REVEALED: Davis poll boost based on support of just 61 people

REVEALED: Davis poll boost based on support of just 61 people

    Full details of the poll that shook the markets

Populus Polls have now published on their website the full data set of today survey in the Times which has sent punters running to David Davis and changed the way ddin which many are viewing the contest.

The headline was that Tory supporters were supporting Davis over Cameron by 50%-37% – a huge turnround from other recent polls in this contest. When news of the poll first emerged late last night the Davis price tightened from 7.5/1 to almost 2/1. At the same time the Cameron price moved out sharply.

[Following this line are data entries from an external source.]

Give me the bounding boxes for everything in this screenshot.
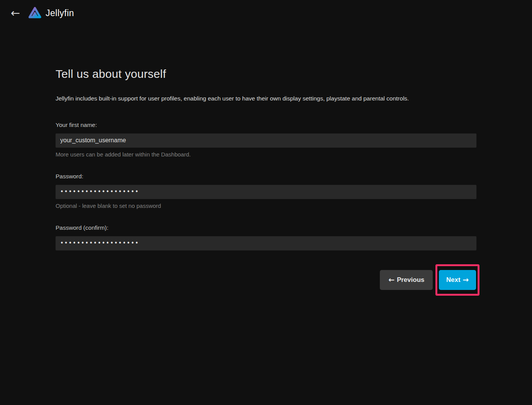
app-title: Jellyfin: [46, 8, 74, 18]
next-button-label: Next: [446, 276, 460, 284]
password-confirm-label: Password (confirm):: [56, 224, 476, 231]
page-title: Tell us about yourself: [56, 68, 476, 81]
username-input[interactable]: [56, 133, 476, 148]
username-field-group: Your first name: More users can be added…: [56, 122, 476, 158]
password-input[interactable]: [56, 185, 476, 199]
password-label: Password:: [56, 173, 476, 180]
wizard-button-row: ← Previous Next →: [56, 264, 476, 296]
password-helper-text: Optional - leave blank to set no passwor…: [56, 202, 476, 209]
previous-button-label: Previous: [397, 276, 424, 284]
jellyfin-logo-icon: [28, 6, 42, 20]
previous-button[interactable]: ← Previous: [380, 270, 433, 290]
username-label: Your first name:: [56, 122, 476, 128]
back-arrow-icon: ←: [11, 8, 20, 19]
password-field-group: Password: Optional - leave blank to set …: [56, 173, 476, 209]
page-description: Jellyfin includes built-in support for u…: [56, 95, 476, 102]
arrow-right-icon: →: [463, 276, 469, 283]
next-button[interactable]: Next →: [439, 270, 476, 290]
password-confirm-input[interactable]: [56, 236, 476, 250]
username-helper-text: More users can be added later within the…: [56, 151, 476, 158]
password-confirm-field-group: Password (confirm):: [56, 224, 476, 250]
top-bar: ← Jellyfin: [0, 0, 532, 26]
annotation-highlight-box: Next →: [435, 264, 479, 296]
arrow-left-icon: ←: [388, 276, 394, 283]
setup-wizard-page: Tell us about yourself Jellyfin includes…: [56, 68, 476, 296]
brand: Jellyfin: [28, 6, 74, 20]
back-button[interactable]: ←: [7, 5, 24, 21]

But from the information that has come from the pollster this evening it’s clear that the actual numbers that made up that 50-37 split were very small indeed. For from the total of 1500 people who took part in the survey a number of things happened:-

  • The sample was split into two with different question being put to different groups
  • Out went those who said they were not registered or were not likely to vote
  • Out went those who said they did not know which party they would vote for
  • Out went those who refused to answer
  • Out went those who said they would would for parties other than the Tories
  • So the figures are based on those saying they were Tory supporters on one half of the survey. This amounted to just 122 people. Of these 61 said David would make the best leader and 46 said Cameron. The rest did not know. In the other group there were 172 Tory supporters but they were not asked the question.

    In an excellent contribution to the site – (post 107) the Head of Populus, Andrew Cooper, makes a number of observations. This is part of what he wrote:- Personally I would not have put the headline they (the Times) did above the findings, but that isn’t a matter for me. What is clear from the poll is that it bears mixed messages. Davis has a lead as ‘best leader’, but Cameron has a (much bigger) lead when it comes to which of the two is judged more likely to win an election, unite the party, get it in touch with ordinary people etc. And all the poll questions on the Tory leadership indicate that Cameron attracts more support than Davis does from those not currently Conservative supporters.

    Also it is very important to bear in mind that the bases for these questions about the Conservatives – reasonable enough at 750 at topline level – become quite small when it gets down to the level of Tory supporters. The figures on which The Times headline is based derive from a sub-sample of fewer than 150 Conservative supporters in that half of the poll sample (a fact which should be immediately obvious to sophisticated poll-followers such as the commentators on this site).

    Our poll is not a projection of how Tory members will vote (nor even, precisely, of how Tory voters would vote if they had a vote). It is a comparison of how voters overall, and current Conservative supporters in particular view the two candidates. It is interesting that – as on so many other issues – Conservative voters and non-Conservative voters have a very different perspective. It suggests that Tory supporters are ambivalent about the candidates – seeing Cameron as more positive in many respects but still judging Davis, overall, as likely to make the best leader. It could easily be argued that Tory voters are, when it comes to these questions, the most irrelevant audience of all: they are not the electorate (except, obviously, the tiny sub-set of them who are members, whose responses are buried beneath the views of the huge majority who aren’t); and since they are the diehards, who – the past 3 elections seem to suggest – vote Conservative more or less regardless, their views about potential leaders could be regarded as immaterial.